How to complete this task –
All of the data must be returned word for word.

Supplied records –
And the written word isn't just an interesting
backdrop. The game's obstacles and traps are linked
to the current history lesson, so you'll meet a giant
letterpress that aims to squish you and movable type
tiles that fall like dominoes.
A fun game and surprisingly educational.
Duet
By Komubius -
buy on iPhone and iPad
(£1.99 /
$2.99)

Answer space –
And the written word isn't just an interesting
backdrop. The game's obstacles and traps are linked
to the current history lesson, so you'll meet a giant
letterpress that aims to squish you and movable type
tiles that fall like dominoes.
A fun game and surprisingly educational.
Duet
By Komubius -
buy on iPhone and iPad
(£1.99 /
$2.99)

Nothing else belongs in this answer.